An additional 13.29% are holding near break-even levels. This distribution creates potential headwinds: many holders might sell into any rally to recover losses.
However, it also presents an opportunity. If demand absorbs this selling pressure, sidelined capital may re-enter the market, leading to a supply squeeze.
Therefore, the current structure becomes a test of whether accumulation can overpower latent exit liquidity.


Source: IntoTheBlock
Active address count drops: Is Toncoin losing traction?
Fundamental user activity has slumped, with daily active addresses falling 38.59% and new addresses dropping 53.13% over the last 7 days.
This sharp contraction reflects weakened short-term engagement with the network. Historically, active user growth aligns with price rallies; hence this pullback may undermine bullish continuation unless reversed.
However, it’s also possible that traders are sidelined, waiting for confirmation before re-engaging.
A breakout may reawaken activity, especially if accompanied by renewed social interest or fundamental upgrades.


Source: IntoTheBlock
Speculators circle while investors accumulate: Is TON poised for a breakout move?
TON’s derivatives volume has surged by 24.84% to $116.63M, reflecting rising speculative interest in the current price range.
Surprisingly, open interest has declined slightly by 1.08%, indicating no significant increase in directional commitment. This means that while more trades are happening, many may be short-term or hedged.

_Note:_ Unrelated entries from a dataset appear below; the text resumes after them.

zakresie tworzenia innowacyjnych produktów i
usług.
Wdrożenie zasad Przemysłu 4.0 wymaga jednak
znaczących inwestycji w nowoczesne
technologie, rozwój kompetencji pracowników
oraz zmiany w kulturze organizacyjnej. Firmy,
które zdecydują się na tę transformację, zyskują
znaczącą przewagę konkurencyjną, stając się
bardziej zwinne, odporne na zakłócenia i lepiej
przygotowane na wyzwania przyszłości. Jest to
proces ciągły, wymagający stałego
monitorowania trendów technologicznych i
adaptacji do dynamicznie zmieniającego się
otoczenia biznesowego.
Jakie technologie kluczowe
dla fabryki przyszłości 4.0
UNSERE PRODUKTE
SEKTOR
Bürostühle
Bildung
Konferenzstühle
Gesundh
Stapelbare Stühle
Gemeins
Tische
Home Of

Traders are likely expecting volatility but are waiting for stronger technical confirmation before building directional exposure.

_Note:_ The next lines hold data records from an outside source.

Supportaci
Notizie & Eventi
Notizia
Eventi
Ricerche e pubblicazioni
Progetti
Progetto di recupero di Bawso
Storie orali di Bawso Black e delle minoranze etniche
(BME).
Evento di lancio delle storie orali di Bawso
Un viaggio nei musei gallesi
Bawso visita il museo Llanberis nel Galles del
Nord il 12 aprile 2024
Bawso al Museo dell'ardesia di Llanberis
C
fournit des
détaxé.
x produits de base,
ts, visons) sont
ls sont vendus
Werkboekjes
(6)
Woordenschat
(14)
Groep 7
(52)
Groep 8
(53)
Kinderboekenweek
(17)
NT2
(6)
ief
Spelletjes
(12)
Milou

In the past 30 days, investor holdings in Toncoin have increased by 4.01%, even as whales and retail holders reduced their positions by -1.66% and -1.21%, respectively.
This shift suggests that mid-tier market participants are positioning for long-term upside during consolidation.
Historically, rising investor class holdings have been bullish, as these holders tend to be more patient than retail and less manipulative than whales.


Source: IntoTheBlock
Can buy-side strength overpower resistance?
TON’s tightening triangle pattern, paired with spot market buy dominance and investor accumulation, presents a bullish setup.
However, bearish pressure from the high number of unprofitable holders and waning user activity may limit upside if not reversed.
The next few sessions will be critical: a confirmed breakout above $3.51 could attract sidelined capital and invalidate short-term bearish pressures. Until then, caution remains warranted.